Judge French then sternly rebuked the pair of criminals, exclaiming that, “In all the annals of crime, I have never read of so foul, so black, so inhuman a murder as that for which you have been just tried and convicted. The hearts of all that heard the testimony in your case must have sickened and saddened, as they heard detailed the barbarities you committed upon that poor unoffending boy, as he ran, terror-stricken by your side that hot day, to the spot where you, without a single motive but a thirst for blood, and instigated by the Devil, sent him without a moments warning, and without mercy upon your part, uncalled, unbidden into the presence of his God, and his Judge.

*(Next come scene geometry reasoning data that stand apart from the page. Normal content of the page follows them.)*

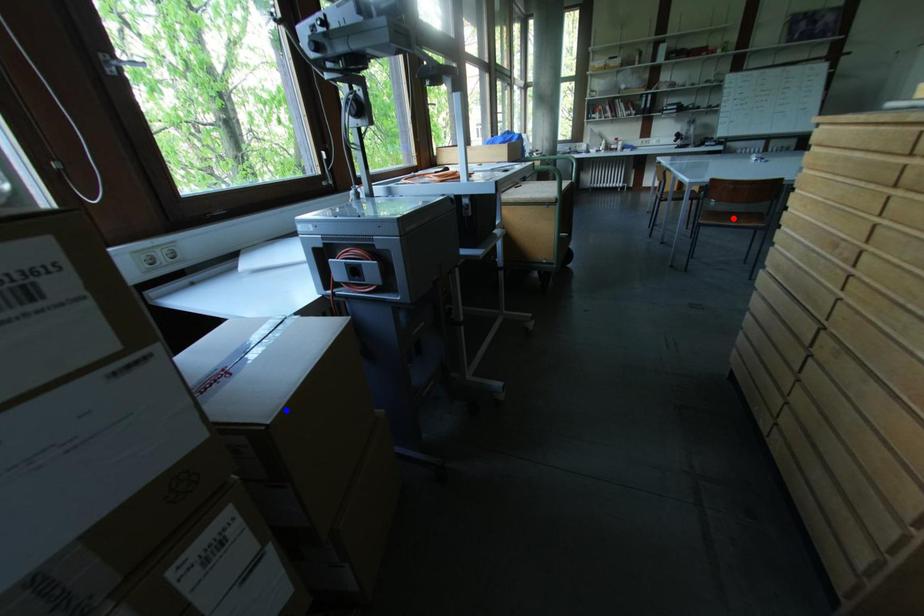 Question: Which of the two points in the image is closer to the camera?

Choices:
 (A) Blue point is closer.
 (B) Red point is closer.

Answer: (A) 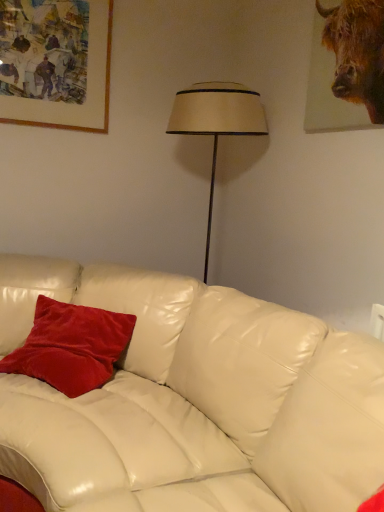 Question: Is wooden picture frame at upper left placed right next to brown textured fur at upper right?

Choices:
 (A) yes
 (B) no

Answer: (B)

Question: Considering the relative sizes of wooden picture frame at upper left and brown textured fur at upper right in the image provided, is wooden picture frame at upper left bigger than brown textured fur at upper right?

Choices:
 (A) yes
 (B) no

Answer: (A)

Question: Considering the relative positions of wooden picture frame at upper left and brown textured fur at upper right in the image provided, is wooden picture frame at upper left to the left of brown textured fur at upper right from the viewer's perspective?

Choices:
 (A) yes
 (B) no

Answer: (A)

Question: Considering the relative sizes of wooden picture frame at upper left and brown textured fur at upper right in the image provided, is wooden picture frame at upper left thinner than brown textured fur at upper right?

Choices:
 (A) no
 (B) yes

Answer: (A)

Question: Is wooden picture frame at upper left positioned before brown textured fur at upper right?

Choices:
 (A) no
 (B) yes

Answer: (A)

Question: Is wooden picture frame at upper left aimed at brown textured fur at upper right?

Choices:
 (A) no
 (B) yes

Answer: (A)

Question: Is wooden picture frame at upper left looking in the opposite direction of velvet red pillow at center?

Choices:
 (A) yes
 (B) no

Answer: (B)

Question: Does wooden picture frame at upper left lie behind velvet red pillow at center?

Choices:
 (A) no
 (B) yes

Answer: (B)

Question: Is wooden picture frame at upper left bigger than velvet red pillow at center?

Choices:
 (A) no
 (B) yes

Answer: (A)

“These are some of the facts, that proved your guilt, and I do not rehearse them to harrow your feelings, or to cause you one pang; but to exhibit to you, how clear your guilt, how just the verdict in your case.

“God knows I would not plant another thorn in your pillow, or another arrow in your guilty consciences. The solemn duty I am about to perform, in sentencing you to an ignominious death, is to me one of the most painful acts of my life, and I would gladly shrink from it, but as the organ of the law, through which it speaks, the occasion must be met, and my duty must be performed.

“But before doing so, permit me to counsel you, at once to abandon all hope of this life, and prepare at once to meet that just and righteous God before whom you must so soon appear. Unlike poor Edward Gladfelter, whom you sent without a moment’s preparation into the presence of his Judge, you will yet have an interval of time between this day and the day of your execution. Spend this interval in seeking that comfort and peace of mind which the Christian religion alone can give you. Go to the Great Redeemer of the world, the sinner’s best friend, confess to him your guilt and crimes, and seek for Heaven a pardon through all atoning blood. He it is that has left upon record for your comfort and for my comfort, and for all such frail creatures as we are, this blessed truth, ‘Though your sins be as scarlet, they shall be white as snow.’

“Go to him then, when you leave this Hall, and seek earnestly His favor, His presence, His forgiveness, and if you seek him properly, the few brief hours you have yet to spend on this earth, will be to you, yet, the sweetest hours of your lives. And when you come to stand upon the threshold of death, may you experience the comforting assurance that He once gave to a dying malefactor, ‘This day shalt thou be with me in Paradise,’ this is my fervent and sincere prayer for you.”

With his Christian admonition concluded, Judge French solemnly returned to the judicial matter at hand.

“The sentence of this Court is, that you, Lindsey Forney be taken from this Hall to the jail of Washington County, from which you came, and be there confined until the time of your execution, and that, at such time as the Governor of this State shall by his warrant appoint, you be taken thence by the Sheriff of this County, to the place of execution, and that you then and there suffer death by hanging by the neck. And may God, in His infinite love, have mercy upon you.”

Abraham Coon received the same sentence.

Coon and Forney were hung publicly on July 7, 1865, near the Hagerstown jail. Both men left behind young widows.